Nabilone for the Treatment of Dementia-Associated Sexual Disinhibition

Daria M. Zajac, MSc; Sarah R. Sikkema, MSc; and Ranjith Chandrasena, MD

Published: February 19, 2015

Nabilone for the Treatment of Dementia-Associated Sexual Disinhibition

To the Editor: Behavioral and psychological symptoms of dementia affect more than 90% of patients diagnosed with dementia.1 The symptoms create a significant barrier to caring for patients with dementia and constitute the main reason for institutionalization.2 A variety of pharmacologic interventions have been utilized to manage behavioral and psychological symptoms of dementia, and while antipsychotics remain a preferred option, they are associated with significant risks in patients with dementia.3 Agitation and sexual disinhibition remain particularly problematic to treat.4


Case report. Mr A, a 71-year-old man with mixed vascular and frontotemporal dementia, was first diagnosed with dementia-related memory and behavioral changes (DSM-IV criteria) in 2005. Contributory comorbid medical diagnoses included a stroke in 2005 and acute brain injury following a motor vehicle accident in 2006. Mr A was a resident at a long-term care home, as his wife was no longer able to care for him on her own. The disease progressed with the development of significant behavioral and psychological symptoms of dementia, particularly manifested as sexual disinhibition including inappropriate sexual comments, touching nursing staff, public masturbation, and seeking out female residents. Attempts to curb his behaviors over the last 5 years included nonpharmacologic interventions as well as trials of sertraline, divalproex, trazodone, risperidone, and aripiprazole. Unfortunately, the behaviors continued, and Mr A was admitted to the inpatient psychiatric ward in an attempt to manage his sexual disinhibition.

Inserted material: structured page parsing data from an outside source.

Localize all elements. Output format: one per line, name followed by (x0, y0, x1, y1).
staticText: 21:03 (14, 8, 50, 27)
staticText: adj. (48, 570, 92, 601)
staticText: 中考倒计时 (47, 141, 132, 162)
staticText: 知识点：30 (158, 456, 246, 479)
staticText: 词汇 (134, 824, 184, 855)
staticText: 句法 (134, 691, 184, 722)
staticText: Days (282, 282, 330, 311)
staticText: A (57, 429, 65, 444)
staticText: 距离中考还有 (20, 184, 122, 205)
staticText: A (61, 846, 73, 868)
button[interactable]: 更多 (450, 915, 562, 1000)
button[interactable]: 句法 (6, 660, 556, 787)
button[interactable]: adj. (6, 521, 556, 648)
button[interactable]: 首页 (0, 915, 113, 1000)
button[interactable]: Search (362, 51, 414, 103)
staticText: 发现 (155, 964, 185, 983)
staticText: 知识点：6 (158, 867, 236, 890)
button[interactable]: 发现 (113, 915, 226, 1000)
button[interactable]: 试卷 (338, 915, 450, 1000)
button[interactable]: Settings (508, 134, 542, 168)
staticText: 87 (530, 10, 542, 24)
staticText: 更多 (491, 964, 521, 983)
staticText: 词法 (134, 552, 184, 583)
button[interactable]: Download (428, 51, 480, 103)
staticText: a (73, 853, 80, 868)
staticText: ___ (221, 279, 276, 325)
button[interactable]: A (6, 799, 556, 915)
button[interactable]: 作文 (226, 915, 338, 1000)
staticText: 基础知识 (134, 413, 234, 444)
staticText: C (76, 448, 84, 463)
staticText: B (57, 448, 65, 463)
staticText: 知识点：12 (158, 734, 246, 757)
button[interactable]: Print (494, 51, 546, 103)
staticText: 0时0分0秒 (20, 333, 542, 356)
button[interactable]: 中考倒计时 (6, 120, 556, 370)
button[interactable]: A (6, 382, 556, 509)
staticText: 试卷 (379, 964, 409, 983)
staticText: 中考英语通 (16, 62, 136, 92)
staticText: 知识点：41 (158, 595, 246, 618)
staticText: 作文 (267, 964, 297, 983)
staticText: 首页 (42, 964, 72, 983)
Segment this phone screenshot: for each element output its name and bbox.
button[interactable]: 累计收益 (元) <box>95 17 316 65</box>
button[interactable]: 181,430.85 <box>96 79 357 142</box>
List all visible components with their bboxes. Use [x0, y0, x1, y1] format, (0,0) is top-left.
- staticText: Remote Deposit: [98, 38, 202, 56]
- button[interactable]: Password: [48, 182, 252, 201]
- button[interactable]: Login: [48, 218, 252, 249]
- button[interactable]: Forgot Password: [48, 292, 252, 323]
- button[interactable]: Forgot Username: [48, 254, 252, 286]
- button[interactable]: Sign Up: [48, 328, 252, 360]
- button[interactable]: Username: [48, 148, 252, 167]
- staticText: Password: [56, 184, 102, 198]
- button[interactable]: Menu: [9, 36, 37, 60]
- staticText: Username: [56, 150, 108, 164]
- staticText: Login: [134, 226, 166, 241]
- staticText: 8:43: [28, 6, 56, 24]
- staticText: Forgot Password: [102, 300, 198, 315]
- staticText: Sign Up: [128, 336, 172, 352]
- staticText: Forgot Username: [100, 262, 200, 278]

At admission, all psychotropic medications were stopped, and Mr A was prescribed 1 mg of lorazepam when necessary for agitation. Behavior at admission included groping of the nursing staff as well as inappropriate sexual remarks. No withdrawal symptoms were observed.

Six days after admission, Mr A was started on nabilone 0.5 mg every 12 hours and risperidone 0.5 mg when necessary for aggressive behavior. On day 8, the dose of nabilone was increased to 1 mg every 12 hours, which resulted in a significant improvement in behavioral symptoms. Reports from nursing staff, physicians, and family validated a complete resolution of sexual disinhibition symptoms. Progress notes illustrated that symptoms had, for the most part, subsided. Unfortunately, on day 14, Mr A became delirious and lethargic. This was attributed to a likely drug interaction with the patient’s nonpsychotropic medications or less likely an adverse reaction to the medication. The nabilone was held for 48 hours. There was no evidence of symptom reemergence during this 48-hour period most likely because Mr A’s acute illness prevented proper expressiveness.

Once medically stable, nabilone was restarted on day 16 at 0.5 mg every 12 hours and subsequently increased to 0.5 mg every 8 hours the following day. Mr A was stable at this dose; the dose provided good control of behavioral and psychological symptoms of dementia and was well-tolerated. However, after being stable on nabilone 0.5 mg every 8 hours for 10 days, Mr A again became increasingly sedated and lethargic, which is a common side effect of nabilone. The medication was held in an effort to curb the sedation (day 28). Mr A returned to his long-term care home 30 days after being admitted to the hospital. After returning to the long-term care facility, the behaviors of sexual disinhibition recurred quickly.

Unfortunately, due to a transcribing error, following his discharge to the long-term care facility, Mr A’s nabilone dose was not restarted; this led to a resurgence of sexual disinhibition at the nursing home. Nabilone was restarted at 0.5 mg every 12 hours after a 5-day off period. The dose was subsequently increased to 0.5 mg every 8 hours 6 days later. At 3-month follow-up, general behavioral and psychological symptoms of dementia and specifically sexual disinhibition symptoms remain significantly improved on this dose of 0.5 mg every 8 hours. It is unclear why the current dose regimen of 0.5 mg every 8 hours is maintaining good symptom control with no the lethargy and sedation as was seen on day 28. Clearly, Mr A is now in a more mentally stimulating environment at his long-term care facility. We can only speculate that this interactive and encouraging environment may be helping to curb symptoms of lethargy.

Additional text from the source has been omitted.